No vídeo, o agente faz um “tour” no presídio no período da noite, em especial na ala de triagem conhecida como “Barroso”. Segundo o relato dos presos que aparecem na filmagem, os detentos da “Barroso” ficam sem água para tomarem banho, sem colchão para dormir e comida decente, servida apenas uma vez ao dia.
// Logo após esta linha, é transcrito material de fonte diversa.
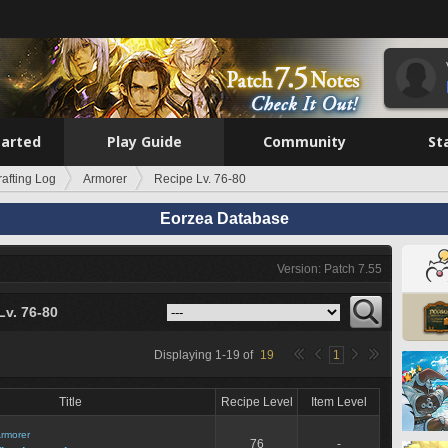
tarted
Play Guide
Community
St
rafting Log
Armorer
Recipe Lv. 76-80
Eorzea Database
Version: Patch 7.55
Lv. 76-80
Displaying
1
-
19
of
19
1
Title
Recipe Level
Item Level
rmorer
76
-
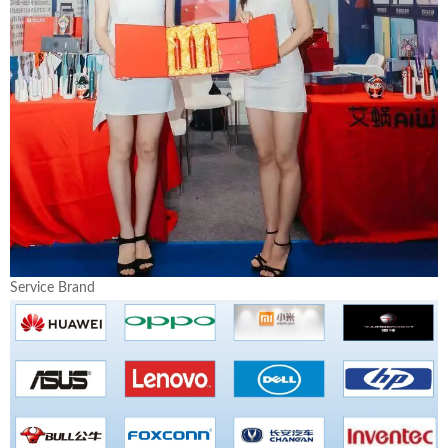
Service Brand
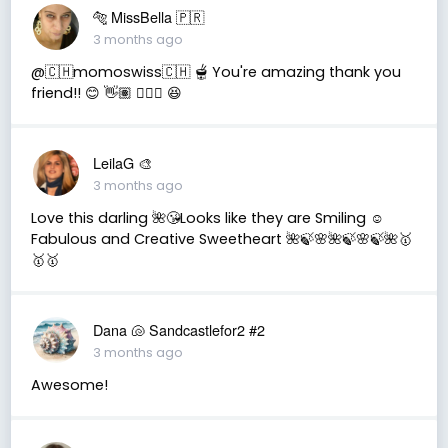
🐅 MissBella 🇵🇷
3 months ago
@🇨🇭momoswiss🇨🇭 🫕 You're amazing thank you
friend!! 😊 👋🏽 👍🏽🤗 😆
LeilaG 🎨
3 months ago
Love this darling 🌺😘Looks like they are Smiling ☺️
Fabulous and Creative Sweetheart 🌺🍃🌸🌺🍃🌸🍃🌺🥇
🥇🥇
Dana 🐚 Sandcastlefor2 #2
3 months ago
Awesome!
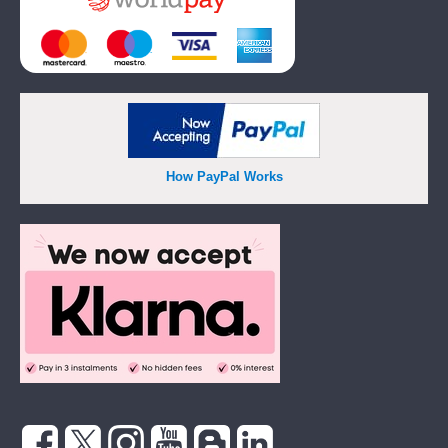
How PayPal Works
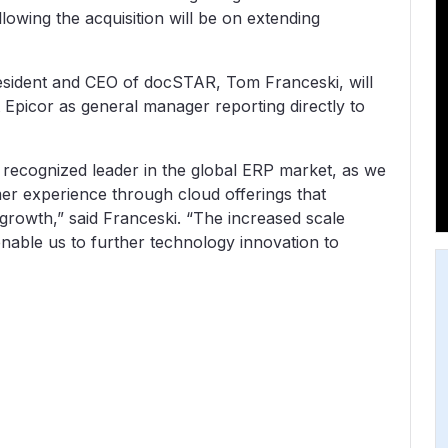
lowing the acquisition will be on extending
President and CEO of docSTAR, Tom Franceski, will
picor as general manager reporting directly to
a recognized leader in the global ERP market, as we
r experience through cloud offerings that
rowth,” said Franceski. “The increased scale
 enable us to further technology innovation to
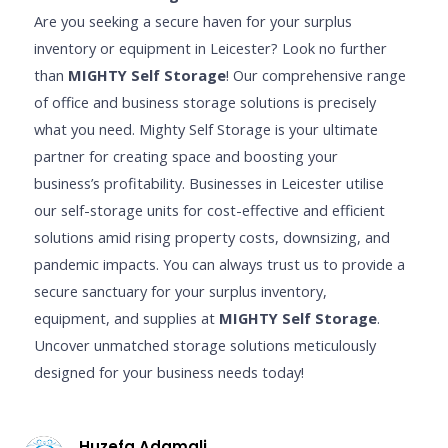
Are you seeking a secure haven for your surplus
inventory or equipment in Leicester? Look no further
than
MIGHTY Self Storage
! Our comprehensive range
of office and business storage solutions is precisely
what you need. Mighty Self Storage is your ultimate
partner for creating space and boosting your
business’s profitability. Businesses in Leicester utilise
our self-storage units for cost-effective and efficient
solutions amid rising property costs, downsizing, and
pandemic impacts. You can always trust us to provide a
secure sanctuary for your surplus inventory,
equipment, and supplies at
MIGHTY Self Storage
.
Uncover unmatched storage solutions meticulously
designed for your business needs today!
Huzefa Adamali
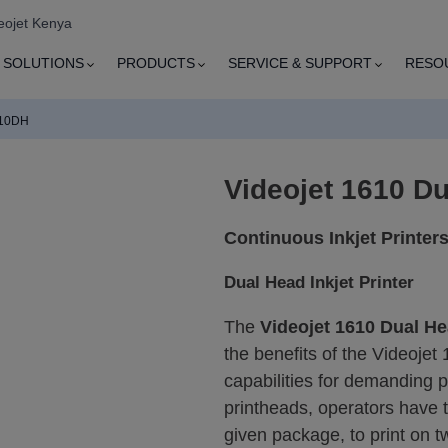
eojet Kenya
SOLUTIONS
PRODUCTS
SERVICE & SUPPORT
RESO
610DH
Videojet 1610 Du
Continuous Inkjet Printer
Dual Head Inkjet Printer
The
Videojet 1610 Dual He
the benefits of the Videojet 
capabilities for demanding 
printheads, operators have th
given package, to print on t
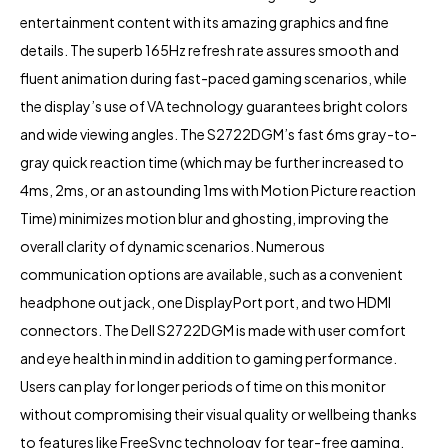
entertainment content with its amazing graphics and fine
details. The superb 165Hz refresh rate assures smooth and
fluent animation during fast-paced gaming scenarios, while
the display’s use of VA technology guarantees bright colors
and wide viewing angles. The S2722DGM’s fast 6ms gray-to-
gray quick reaction time (which may be further increased to
4ms, 2ms, or an astounding 1ms with Motion Picture reaction
Time) minimizes motion blur and ghosting, improving the
overall clarity of dynamic scenarios. Numerous
communication options are available, such as a convenient
headphone out jack, one DisplayPort port, and two HDMI
connectors. The Dell S2722DGM is made with user comfort
and eye health in mind in addition to gaming performance.
Users can play for longer periods of time on this monitor
without compromising their visual quality or wellbeing thanks
to features like FreeSync technology for tear-free gaming,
Eu sou “meio” a favor da frase exposta no início desse texto, mas as imagens me fizeram repensar sobre o assunto, ao assistir as cenas de degradação humana impostas aos presos. Gosto da ideia de vê-los pagando severamente pelos crimes cometidos. Porém, tudo tem limite e o que vi ali foi um misto de sadomasoquismo com tortura.

As celas estavam úmidas, por conta de uma infiltração perceptível nas paredes. Os homens possuíam só as roupas do corpo, então, imagine o frio.

As torneiras e chuveiros não saem água para banho e asseio. Os detentos relatam que, ficam até as 15h sem comida e, quando chega, é apenas arroz duro, sem sal, com poucos pedaços de salsicha.

Então imagine a cena: vários homens, em um local fechado, úmido, fedendo a merda, dormindo no chão e com fome. É ou não tortura? É ou não uma bomba relógio para a sociedade? Veja o vídeo e tire suas conclusões.

Um presídio cheio de lixo, infiltrações e esgoto a céu aberto

Um segundo vídeo, feito pelo mesmo agente, mostra a parte externa da Major César. Nele, o policial reclama de calçadas quebradas e do esgoto a céu aberto, que pode ser um possível foco de doenças para os presos e consequentemente, para quem trabalha no local.

Segundo uma pesquisa inédita do instituto Ipsos, os direitos humanos defendem mais os criminosos que suas vítimas.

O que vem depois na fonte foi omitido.